Gorontalo – Ketua Dewan Pimpinan Daerah (DPD) Pro Jurnalismedia Siber (PJS) Provinsi Gorontalo, Jhojo Rumampuk, mengungkap dugaan upaya pemberian sejumlah uang oleh Daffa Doda yang disebut berkaitan dengan pemberitaan mengenai peredaran minuman keras (miras) di SKY Biliard.
Menurut keterangan Jhojo, peristiwa tersebut bermula saat dirinya berada di sebuah warung kopi di belakang Universitas Negeri Gorontalo (UNG). Ia mengaku dihubungi oleh seorang kenalan untuk bertemu.
“Saya ditelfon dan diajak untuk bertemu, saat masuk mobil, Mobilnya langsung diputar dan menuju ke Tana Teman dan dipaksa untuk bertemu dengan Daffa Doda. Dan bercerita. Setelah itu saya diantar kembali ke tempat sebelumnya,” ungkap Jhojo.
Namun, dalam pertemuan tersebut, Jhojo mengaku justru dipertemukan dengan Daffa Doda di salah satu warung kopi.

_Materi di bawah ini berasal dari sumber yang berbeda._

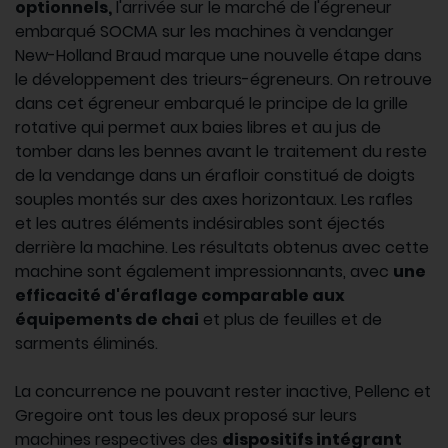
optionnels,
l'arrivée sur le marché de l'égreneur
embarqué SOCMA sur les machines à vendanger
New-Holland Braud marque une nouvelle étape dans
le développement des trieurs-égreneurs. On retrouve
dans cet égreneur embarqué le principe de la grille
rotative qui permet aux baies libres et au jus de
tomber dans les bennes avant le traitement du reste
de la vendange dans un érafloir constitué de doigts
souples montés sur des axes horizontaux. Les rafles
et les autres éléments indésirables sont éjectés
derrière la machine. Les résultats obtenus avec cette
machine sont également impressionnants, avec
une
efficacité d'éraflage comparable aux
équipements de chai
et plus de feuilles et de
sarments éliminés.
La concurrence ne pouvant rester inactive, Pellenc et
Gregoire ont tous les deux proposé sur leurs
machines respectives des
dispositifs intégrant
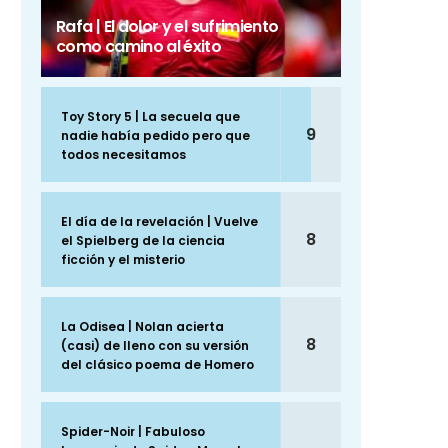
Rafa | El dolor y el sufrimiento
como camino al éxito
Toy Story 5 | La secuela que
9
nadie había pedido pero que
todos necesitamos
El día de la revelación | Vuelve
8
el Spielberg de la ciencia
ficción y el misterio
La Odisea | Nolan acierta
8
(casi) de lleno con su versión
del clásico poema de Homero
Spider-Noir | Fabuloso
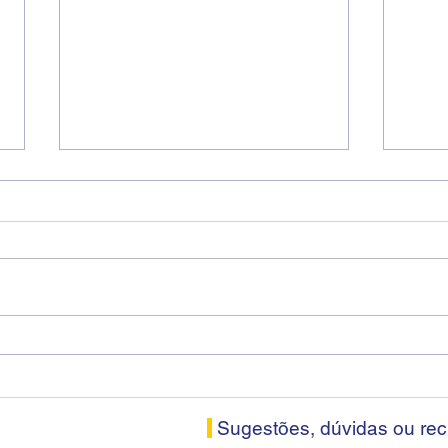
Diretores do SEEB Sorocaba
Fena
visitam agência Centro do
roda
Santander em Sorocaba
prop
banc
Sugestões, dúvidas ou re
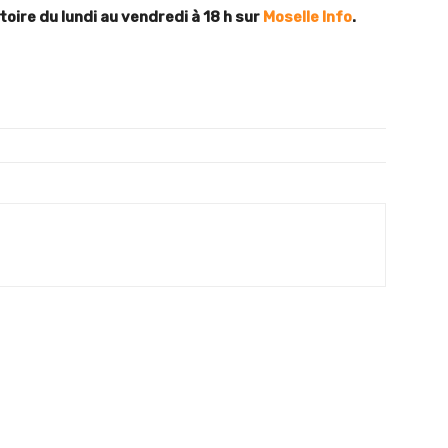
toire du lundi au vendredi à 18 h sur
Moselle Info
.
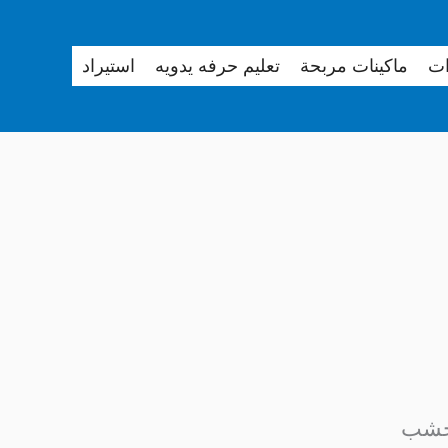
ات
ماكينات مربحة
تعليم حرفه يدويه
استيراد
لخشب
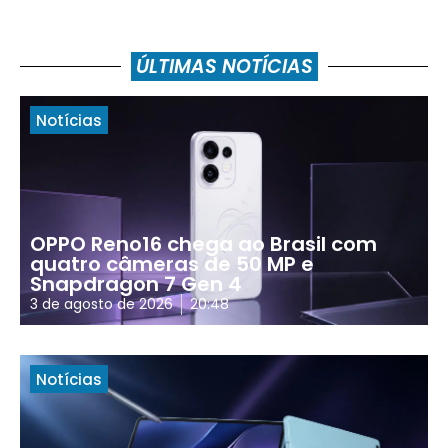
ÚLTIMAS NOTÍCIAS
Notícias
OPPO Reno16 chega ao Brasil com
quatro câmeras de 50 MP e
Snapdragon 7 Gen 4
3 de agosto de 2026
20:48
Notícias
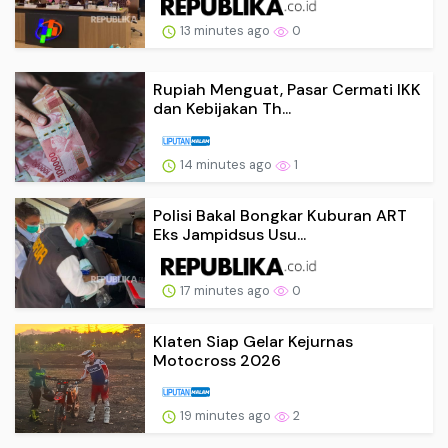
13 minutes ago
0
Rupiah Menguat, Pasar Cermati IKK
dan Kebijakan Th...
14 minutes ago
1
Polisi Bakal Bongkar Kuburan ART
Eks Jampidsus Usu...
17 minutes ago
0
Klaten Siap Gelar Kejurnas
Motocross 2026
19 minutes ago
2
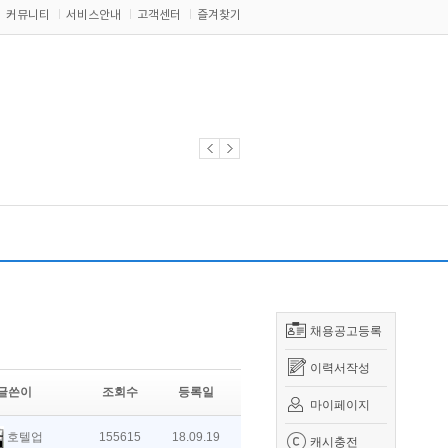
커뮤니티
서비스안내
고객센터
즐겨찾기
채용공고등록
이력서작성
글쓴이
조회수
등록일
마이페이지
호텔업
155615
18.09.19
캐시충전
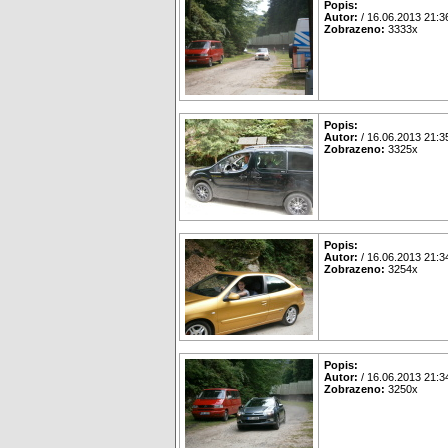
Popis:
Autor:
/ 16.06.2013 21:3
Zobrazeno:
3333x
Popis:
Autor:
/ 16.06.2013 21:3
Zobrazeno:
3325x
Popis:
Autor:
/ 16.06.2013 21:3
Zobrazeno:
3254x
Popis:
Autor:
/ 16.06.2013 21:3
Zobrazeno:
3250x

Setelah pertemuan awal, Jhojo menyebut dirinya kembali didatangi dan diajak keluar. Saat itu, ia melihat Daffa Doda berada di luar lokasi menggunakan mobil berwarna hitam.
“Karena sementara bicara, saya didatangi kembali dan diajak ke jalan. Sampai dijalan ada Mobil Fortuner Hitam yang didalamnya ada Owner SKY Biliard, saat bicara sebentar, hand bag saya dirampas dan di isi amplop putih pemberian Daffa,” jelas Jhojo.
Dalam kesempatan tersebut, Jhojo mengklaim menerima sebuah amplop putih yang berisi sejumlah uang. Ia menilai tindakan itu sebagai dugaan upaya intervensi terhadap kerja jurnalistik.
Merasa profesinya dilecehkan, Jhojo kemudian meminta anggotanya untuk mengembalikan uang tersebut kepada pihak yang bersangkutan yang saat itu disebut berada di SKY Biliard.
“Saat itu juga, saya memerintahkan anggota saya untuk mengembalikan amplop tersebut kepada Daffa Doda,” tegas Jhojo.
Jhojo juga menilai peristiwa tersebut semakin menguatkan dugaan adanya aktivitas penjualan miras impor di tempat usaha tersebut sebagaimana yang selama ini diberitakan.
Ia berharap Pemerintah Kota (Pemkot) Gorontalo dapat mengambil sikap tegas terkait persoalan itu. Menurutnya, apabila terbukti melanggar aturan, maka penindakan hingga penutupan tempat usaha perlu dipertimbangkan demi melindungi generasi muda.
“Jangan hanya berdasarkan surat pernyataan, Pihak Pemerintah Kota terus membiarkan tempat usaha tersebut, maka apa yang yang menjadi cita-cita Walikota Adhan untuk menjadikan Kota Gorontalo yang religi akan sangat jauh dari penyampaiannya,” tukasnya.